Let me start by saying, the following story is not a humble-brag. It is a situation that happened this morning, inspiring this post.
“You look so put together all time time; it makes me sick!”
This statement, coming from a female coworker, surprised me, and I’m not sure why. Maybe because it was 8 a.m. and I’d yet to eat my breakfast or have a cup of tea. Or I thought to myself that if she’d looked closely, she would notice I had not a lick of makeup on my face (nerd-style glasses hide plenty of sins). More than likely, however, I was falling back on the tendency that many women embrace: deflect the compliment and offer a mincing aside to bring myself back down to “normal.” But instead of flicking off a remark about my naked face or that my cream blouse and pencil skirt were just something I threw on – even though it was the truth because I’m a lazy dresser – I said simply “Thank you!” and kept strutting down the hallway. Despite the blush in my cheeks, it felt good to just accept the compliment without excuses.
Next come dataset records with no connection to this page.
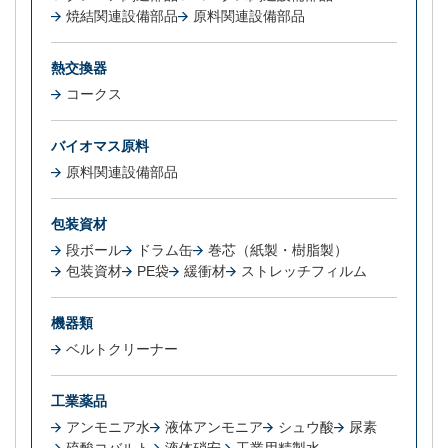
焼結関連設備部品
原料関連設備部品
熱交換器
コークス
バイオマス原料
原料関連設備部品
包装資材
段ボール
ドラム缶
巻芯（紙製・樹脂製）
包装資材
PE袋
緩衝材
ストレッチフィルム
機器類
ベルトクリーナー
工業薬品
アンモニア水
液体アンモニア
シュウ酸
尿素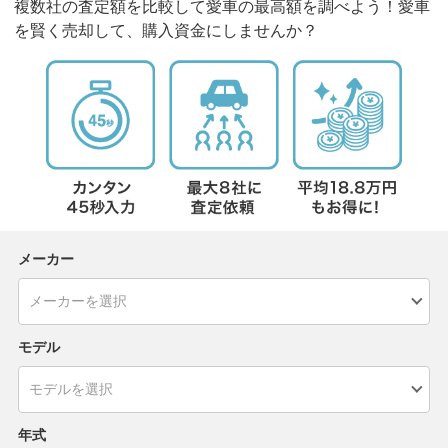
複数社の査定額を比較して愛車の最高額を調べよう！愛車
を賢く売却して、購入資金にしませんか？
メーカー
モデル
年式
Much is written about women’s communication style in the office: our lack of assertiveness but if we’re too aggressive, heaven help us. How our up-talk makes us sound persistently uncertain and that we’re always apologizing for perceived slights (or just simply taking up space). While I’ve never been a shrinking violet, I found conforming ever so slightly to the behaviors of the office in the beginning of my career, a form of assimilation. Instead of making a declarative statement of opinion, I would lead with a preemptive clause to deflect any potential ruffled feathers. While it never reached the level of speech that constantly sounded like I was questioning myself and others, I could hear myself and I didn’t like it. So I stopped making excuses.
- I refused to be afraid of my own opinions. Solicited or not, if I knew that a thought would add value to a discussion, I offered it. I stopped being scared that I might be wrong in giving my two cents. And you know what? The world didn’t stop spinning. In fact, as I listened, reflected and made contributions, I stopped having to push my thoughts as people began to pull me in. I created my own value by showing I had some.
- When someone gave me a compliment, whether for physical or intellectual capital, I didn’t demur. How many times in the past week have you brushed off or downplayed a legitimately earned kudos? When you landed your company a key client, did you protest or did you accept the well-earned praise? If your hair or make up was on point, or you spent an extra minute coordinating your outfit, did you allow the admiration or did you point out your badly needed manicure?
- I encouraged others to do the same. Currently, my office is 90 percent women, various ages, backgrounds and experience. One of the most common personality traits they share: apologizing for “slights” like speaking up in meetings, not having printouts unexpectedly and other small matters that wouldn’t concern most people but especially not men. Jokingly, I’ve brought up the idea of an apology jar, similar to a swear jar. For every unnecessary apology, put in one quarter. No one has taken me up on it yet, but the principle behind it stands.
Bottom Line: Don’t be afraid to exist – take up space, be imperfect, be wrong, learn the lesson and move along. And when someone gives you a compliment, you turn around and give them a high five.